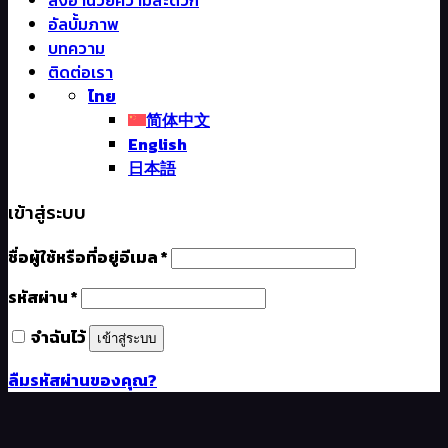
อัลบั้มภาพ
บทความ
ติดต่อเรา
ไทย
简体中文
English
日本語
เข้าสู่ระบบ
ชื่อผู้ใช้หรือที่อยู่อีเมล
*
รหัสผ่าน
*
จำฉันไว้
เข้าสู่ระบบ
ลืมรหัสผ่านของคุณ?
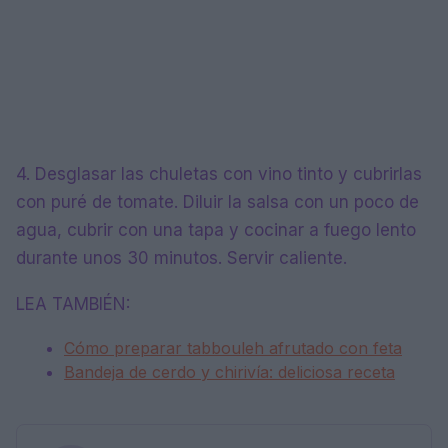
4. Desglasar las chuletas con vino tinto y cubrirlas
con puré de tomate. Diluir la salsa con un poco de
agua, cubrir con una tapa y cocinar a fuego lento
durante unos 30 minutos. Servir caliente.
LEA TAMBIÉN:
Cómo preparar tabbouleh afrutado con feta
Bandeja de cerdo y chirivía: deliciosa receta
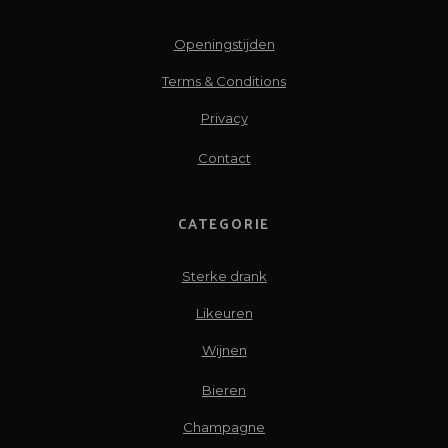
Openingstijden
Terms & Conditions
Privacy
Contact
CATEGORIE
Sterke drank
Likeuren
Wijnen
Bieren
Champagne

● ● ● ● ● ● ●

▸ **REQUIRED WORK**:
If an entry contains an image, print the rest of that entry exactly and leave the image out.

▸ **YOUR SOLUTION**:
อัลบั้มภาพ
บทความ
ติดต่อเรา
ไทย
简体中文
English
日本語
เข้าสู่ระบบ
ชื่อผู้ใช้หรือที่อยู่อีเมล
*
รหัสผ่าน
*
จำฉันไว้
เข้าสู่ระบบ
ลืมรหัสผ่านของคุณ?
4. Desglasar las chuletas con vino tinto y cubrirlas
con puré de tomate. Diluir la salsa con un poco de
agua, cubrir con una tapa y cocinar a fuego lento
durante unos 30 minutos. Servir caliente.
LEA TAMBIÉN:
Cómo preparar tabbouleh afrutado con feta
Bandeja de cerdo y chirivía: deliciosa receta
Openingstijden
Terms & Conditions
Privacy
Contact
CATEGORIE
Sterke drank
Likeuren
Wijnen
Bieren
Champagne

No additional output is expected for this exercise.